PARIS: TotalEnergies a annoncé lundi dans un communiqué faire appel du jugement rendu le 25 juin dernier relatif au devoir de vigilance, qui lui ordonnait d'intégrer les émissions de CO2 de ses clients dans son plan de vigilance.

"Imposer à des entreprises du secteur de l'énergie ou de la défense, de l'aéronautique ou de l'automobile… un contrôle des risques résultant de l'utilisation de leurs produits par leurs clients n'apparaît pas conforme aux objectifs de la loi, ni aux principes de sécurité juridique et de liberté d'entreprendre", fait valoir le géant français de l'énergie dans son communiqué.

Le tribunal judiciaire de Paris a estimé le 25 juin que le plan de vigilance actuel du géant pétrogazier était "incomplet", lui accordant six mois pour se mettre en conformité sous peine d'un nouveau contrôle judiciaire prévu début 2027.

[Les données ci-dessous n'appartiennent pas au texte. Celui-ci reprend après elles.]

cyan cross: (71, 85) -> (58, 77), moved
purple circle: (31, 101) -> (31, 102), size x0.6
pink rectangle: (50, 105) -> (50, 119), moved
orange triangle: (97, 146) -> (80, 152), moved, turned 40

Le devoir de vigilance, introduit dans le droit français en 2017, impose aux grandes entreprises françaises de publier un document cartographiant les risques graves pour les droits humains, la santé et l'environnement liés à leurs activités et à celles de leurs partenaires commerciaux, et de mettre en oeuvre des "mesures de vigilance raisonnable" pour les prévenir.

L'injonction du tribunal a été assortie de l'exécution provisoire, ce qui signifie que le groupe doit s'y conformer immédiatement, et que son appel ne suspend pas la décision.

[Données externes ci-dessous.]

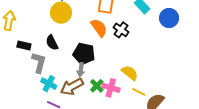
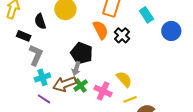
black semicircle: (52, 43) -> (40, 21), moved
cyan cross: (49, 84) -> (42, 77), turned 35
green cross: (97, 86) -> (81, 85), moved
yellow line: (139, 92) -> (130, 99), turned -56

TotalEnergies précise avoir décidé de faire appel "après délibération de son conseil d'administration".

Dans son communiqué, le groupe s'appuie sur la décision du ministère public, qui a "estimé que le changement climatique est un phénomène mondial qui est +l'affaire de tous mais essentiellement une responsabilité de la communauté internationale des Etats+".

TotalEnergies argue également que "la loi sur le devoir de vigilance vise à responsabiliser les entreprises sur les risques d'atteinte résultant de leurs activités, de celles de leurs filiales et de leurs fournisseurs et sous-traitants, mais ne vise pas les activités de leurs clients sur lesquelles l'entreprise ne dispose pas de contrôle".

"Ce n'est pas TotalEnergies qui décide si un automobiliste choisit de rouler à l'essence, au biodiesel ou avec un véhicule électrique", ajoute le géant pétrogazier.

Ce dossier s'inscrit dans une vague mondiale de contentieux climatiques visant les multinationales.

Dans une affaire similaire, la Cour suprême des Pays-Bas doit notamment se prononcer en dernière instance sur le groupe Shell, après l'annulation en appel d'un jugement historique de 2021 qui lui ordonnait de réduire ses émissions de 45% d'ici 2030.